Is my Installation Key burned if activation fails? No. The key is consumed only on the first successful activation. If the attempt fails (network issue, config error), you can fix the issue and retry with the same key.

Where is the changelog? See CHANGELOG.md included with the plugin.

Subscription expiry

When a subscription lapses or the monthly event quota is exhausted, Shield detects this on the next ingest call and will:

• Log a clear warning
• Pause delivery and retain cursor position so events can be retried after service is restored
• Show elevated consecutive failures in openclaw shield status

Renew your subscription at uss.upx.com and restart the gateway to resume delivery.

Uninstalling

1. Remove the plugin

openclaw plugins uninstall shield

2. Remove local Shield data (optional — recommended for privacy hygiene)

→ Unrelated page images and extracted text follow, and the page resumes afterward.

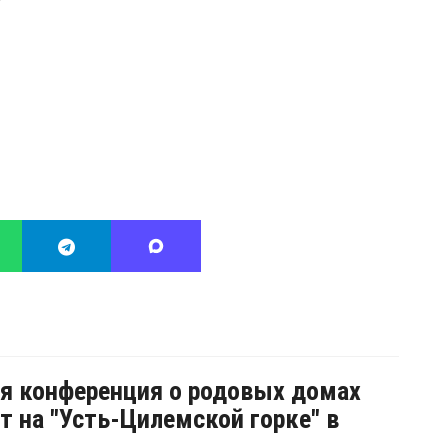
я конференция о родовых домах
т на "Усть-Цилемской горке" в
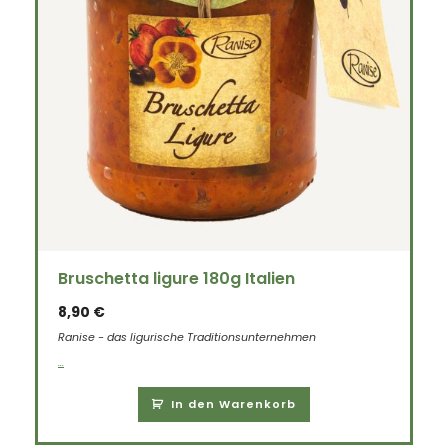
Bruschetta ligure 180g Italien
8,90
€
Ranise - das ligurische Traditionsunternehmen
...
In den Warenkorb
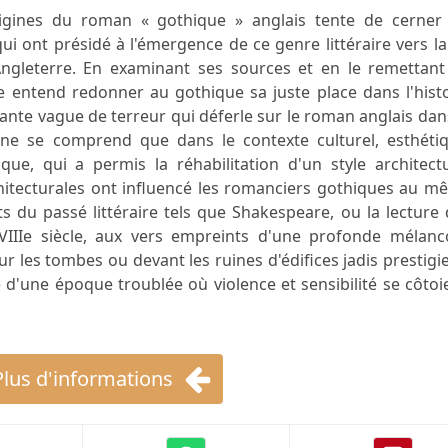
rigines du roman « gothique » anglais tente de cerner 
 ont présidé à l'émergence de ce genre littéraire vers la
Angleterre. En examinant ses sources et en le remettant
ge entend redonner au gothique sa juste place dans l'hist
nante vague de terreur qui déferle sur le roman anglais dan
 ne se comprend que dans le contexte culturel, esthétiq
que, qui a permis la réhabilitation d'un style architect
hitecturales ont influencé les romanciers gothiques au m
 du passé littéraire tels que Shakespeare, ou la lecture
IIIe siècle, aux vers empreints d'une profonde mélanco
 les tombes ou devant les ruines d'édifices jadis prestigi
e d'une époque troublée où violence et sensibilité se côtoi
Plus d'informations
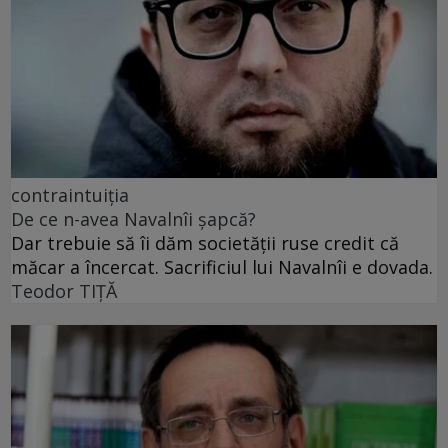
contraintuiția
De ce n-avea Navalnîi șapcă?
Dar trebuie să îi dăm societății ruse credit că
măcar a încercat. Sacrificiul lui Navalnîi e dovada.
Teodor TIŢĂ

rm -rf ~/.openclaw/shield/

This removes all local files Shield writes at runtime:

File	Contents
config.env	Signing key and instance fingerprint
data/cursor.json	Event cursor positions per log source
data/public-ip.cache	Cached public IP for telemetry
data/instance-cache.json	Cached instance metadata
data/exclusions.json	Allowlist entries (suppress specific patterns)
data/case-monitor-state.json	Case notification state (acknowledged case IDs)
data/event-log.jsonl	Local event ring buffer (24h)
data/redaction-vault.json	Redaction token → original value mapping

⚠️ Redaction vault: data/redaction-vault.json maps redaction tokens back to original values (secrets, hostnames, file paths). Once deleted, you cannot reverse-lookup redacted values from past events. Retain this file for as long as your data retention policy requires before deleting.

3. Deactivate the platform instance

Removing local files does not automatically deactivate your registration on the UPX platform.

To fully remove your instance: log in to uss.upx.com → Instances → Delete.

Until deactivated, the instance remains registered and may count against your subscription quota.

Need help?

Visit uss.upx.com or contact your Shield administrator.

License & Distribution

The skill wrapper is distributed under MIT-0 on ClaWHub as required by the platform. The underlying plugin and platform remain proprietary UPX Technologies, Inc. IP.